Extracted records
————————

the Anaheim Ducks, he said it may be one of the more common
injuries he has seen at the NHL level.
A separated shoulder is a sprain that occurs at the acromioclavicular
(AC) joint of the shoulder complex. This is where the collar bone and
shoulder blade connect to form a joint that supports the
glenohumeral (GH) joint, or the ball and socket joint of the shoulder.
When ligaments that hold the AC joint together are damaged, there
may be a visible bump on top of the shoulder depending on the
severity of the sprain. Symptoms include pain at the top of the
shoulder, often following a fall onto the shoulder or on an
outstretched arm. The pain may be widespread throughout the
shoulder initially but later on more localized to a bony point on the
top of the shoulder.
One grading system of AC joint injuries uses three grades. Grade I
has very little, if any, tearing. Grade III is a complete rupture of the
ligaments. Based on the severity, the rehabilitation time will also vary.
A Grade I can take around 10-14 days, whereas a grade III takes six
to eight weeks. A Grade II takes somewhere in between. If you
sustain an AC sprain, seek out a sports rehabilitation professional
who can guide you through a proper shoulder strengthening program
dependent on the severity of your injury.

————————

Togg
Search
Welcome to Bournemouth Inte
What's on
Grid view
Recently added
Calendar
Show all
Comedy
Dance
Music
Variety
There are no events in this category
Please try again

————————

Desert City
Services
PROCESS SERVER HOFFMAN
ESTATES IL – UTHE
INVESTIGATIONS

————————

● Task description:
A verbatim transcription is needed of the lines above, starting at the line with "shoulder, often following" and ending at the line with "dependent on the severity of your injury.", both included, and of nothing else.

● Expected answer:
shoulder, often following a fall onto the shoulder or on an
outstretched arm. The pain may be widespread throughout the
shoulder initially but later on more localized to a bony point on the
top of the shoulder.
One grading system of AC joint injuries uses three grades. Grade I
has very little, if any, tearing. Grade III is a complete rupture of the
ligaments. Based on the severity, the rehabilitation time will also vary.
A Grade I can take around 10-14 days, whereas a grade III takes six
to eight weeks. A Grade II takes somewhere in between. If you
sustain an AC sprain, seek out a sports rehabilitation professional
who can guide you through a proper shoulder strengthening program
dependent on the severity of your injury.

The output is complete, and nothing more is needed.